The issue debated that day will likely be along the same lines as the contentious May meeting in which the City Council proposed the interim zoning district, as planning commissioners decide whether the city should give itself jurisdiction over a stadium-sized project on a university campus. Their decision will come in the form of a recommendation back to the City Council, who will then vote again on the concept. By that time, the council’s June 1 deadline to select a temporary District B council member will have passed, meaning that either the council has reconvened to make a choice or that the selection has fallen to Mayor Mitch Landrieu.
If the interim zoning district passes, Tulane will then have the opportunity to appeal it, which starts yet another round of review — this time, explicitly about the particulars of the Tulane project. Like any other request for a land-use change, the stadium issues will be heard first by the City Planning Commission, then by the City Council.

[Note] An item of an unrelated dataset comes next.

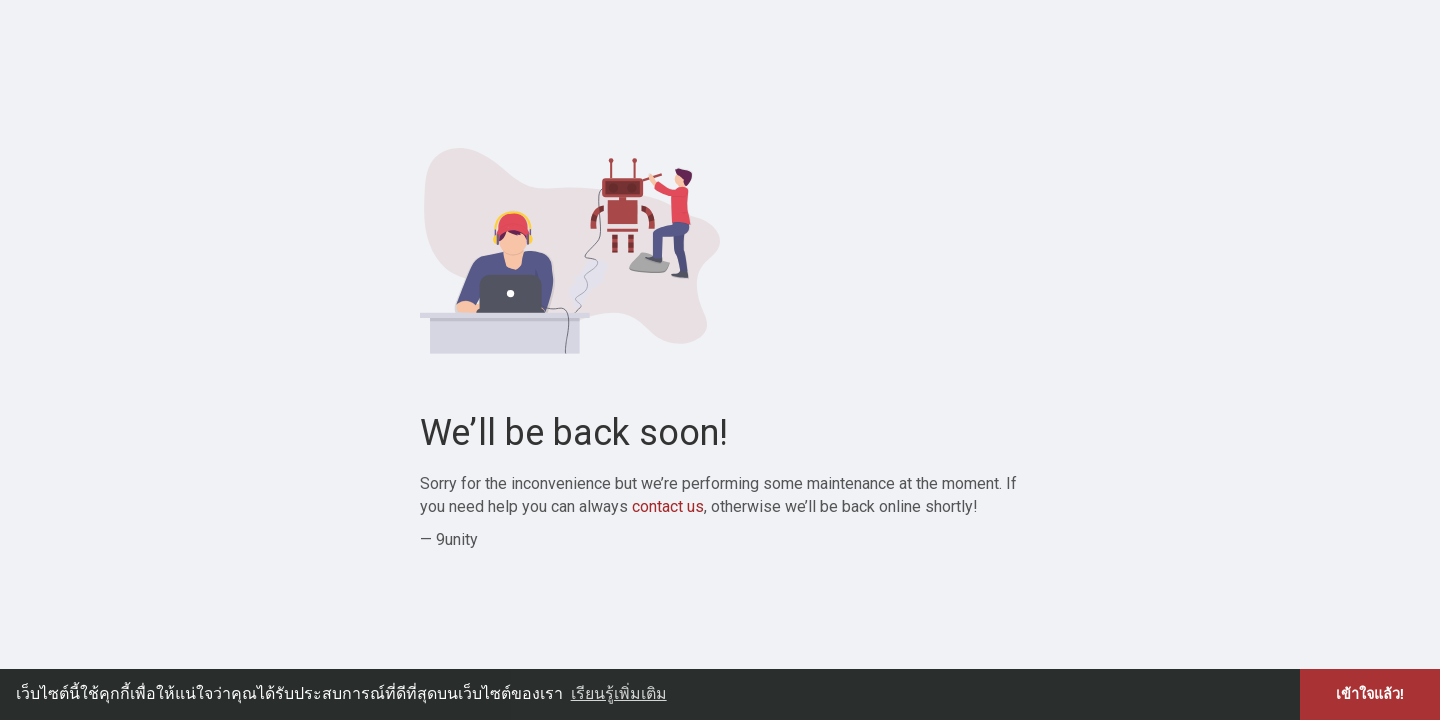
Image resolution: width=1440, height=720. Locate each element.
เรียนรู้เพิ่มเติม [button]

The interim zoning district “doesn’t mean stop it,” said Kelly Butler, who handles land-use issues in Councilwoman Susan Guidry’s office. “It just means ‘prohibit’ it without further review.”
While that process begins, Tulane will begin rolling out the details of various aspects of its stadium proposal in a series of community meetings. The first will be held at 6 p.m. Wednesday, June 6, about the stadium’s “design and usage,” university spokesman Mike Strecker said in an email. The meeting location has been changed to room 201 of Richardson Memorial Hall (just off St. Charles Avenue on the Gibson quad).
Traffic and parking issues will be discussed at 6 p.m. June 18, and the final community meeting is scheduled for July 11.